9. Data retention periods
LIST will only retain your personal for a period of time that is strictly necessary for the purposes for which we collect your data, without prejudice to LIST to keep them for a longer duration for legal and/or regulatory obligations applying to LIST or due to exceptional situations that would justify them being kept longer (judicial procedure, etc.). Below are the details regarding the time we keep your personal data:
Purpose | Legal basis |
---|---|
To reply to your questions and/or to exchange with you | 5 years after the end of contact took place. |
Event management | In this case, we will keep the personal data in accordance with our retention schedule. |
Processing of contact details for inviting to future events | Until you unsubscribe to the newsletter. |
Processing of contact details for sending LIST newsletter | Until you unsubscribe to the newsletter. |
10. Your rights and how to exercise them
With regards to your personal data collected and processed by LIST, you may exercise at any time the following rights:
- Right to access: You have the right to receive confirmation about whether or not your personal data is being processed by LIST. If that is the case, you have the right to know what data is being collected and processed and to obtain of copy of it;
- Right to rectification: If the personal data we hold about you is inaccurate or incomplete, you have the right to request to have it rectified;
- Right to erasure: Subject to certain conditions specified in art. 17 of the GDPR, you have the right to have your personal data deleted by LIST;
- Right to restriction of processing: Subject to certain conditions specified in art. 18 of the GDPR, you have the right to obtain restriction of the processing of your personal data performed by LIST;
- Right to data portability: Subject to certain conditions specified in art. 20 of the GDPR, you have the right to obtain a copy of the personal data you provided to LIST in in a structured, commonly used and machine-readable format and to request the transfer of these data to another data controller;
- Right to object: You have the right to object the processing of your personal data when the conditions set out in art. 21 of the GDPR apply;
- Right to withdraw consent: If LIST is processing your personal data based on your consent, you have the right to withdraw that consent at any time. The withdrawal of such consent shall not affect the lawfulness of processing based on consent before its withdrawal.

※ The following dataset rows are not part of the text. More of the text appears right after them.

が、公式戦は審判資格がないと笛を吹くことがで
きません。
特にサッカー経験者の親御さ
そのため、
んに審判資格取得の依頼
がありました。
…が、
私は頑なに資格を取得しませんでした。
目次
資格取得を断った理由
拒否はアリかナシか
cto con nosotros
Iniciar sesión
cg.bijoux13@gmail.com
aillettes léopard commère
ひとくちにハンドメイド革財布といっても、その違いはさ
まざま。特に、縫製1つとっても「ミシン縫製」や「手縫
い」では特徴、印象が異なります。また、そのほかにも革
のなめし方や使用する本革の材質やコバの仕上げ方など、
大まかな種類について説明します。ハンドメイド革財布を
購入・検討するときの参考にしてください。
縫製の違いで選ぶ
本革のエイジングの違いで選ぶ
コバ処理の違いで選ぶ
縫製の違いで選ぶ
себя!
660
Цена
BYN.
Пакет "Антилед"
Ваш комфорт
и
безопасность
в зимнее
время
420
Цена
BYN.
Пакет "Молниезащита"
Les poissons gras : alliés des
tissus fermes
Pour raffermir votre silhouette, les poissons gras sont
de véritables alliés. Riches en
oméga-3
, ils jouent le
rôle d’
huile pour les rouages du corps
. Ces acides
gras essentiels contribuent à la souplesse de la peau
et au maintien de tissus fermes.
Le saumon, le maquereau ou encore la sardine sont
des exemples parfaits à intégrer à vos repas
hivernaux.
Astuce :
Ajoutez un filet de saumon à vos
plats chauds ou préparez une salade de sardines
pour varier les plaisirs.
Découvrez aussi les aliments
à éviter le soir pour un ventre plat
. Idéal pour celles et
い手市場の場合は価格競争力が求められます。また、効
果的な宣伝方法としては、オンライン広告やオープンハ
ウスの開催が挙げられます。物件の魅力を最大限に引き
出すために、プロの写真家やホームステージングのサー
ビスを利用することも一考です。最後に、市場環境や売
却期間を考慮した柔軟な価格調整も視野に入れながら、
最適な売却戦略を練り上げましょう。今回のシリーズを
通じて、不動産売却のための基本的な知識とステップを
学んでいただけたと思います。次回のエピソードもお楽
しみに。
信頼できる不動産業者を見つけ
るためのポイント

- Right to lodge a complaint with a supervisory authority: You have the right to lodge a complaint with the Commission Nationale pour la Protection des Données (CNPD). More information on how to lodge a complaint are available on CNPD’s website: cnpd.public.lu.
You may exercise any of these rights by contacting our Data Protection Officer (DPO) by filling the online form.
11. Link to other websites
Please be aware that this website may contain links to other website that are not governed by this privacy notice. We encourage users to review the privacy notice of each website before disclosing any personal data.
12. Changes to this notice
LIST may make changes to this privacy notice from time to time, to reflect our current privacy practices or to comply with changes in the applicable data protection legislation. LIST encourages you to regularly visit this page in order to remain informed on how LIST collects and processes personal data.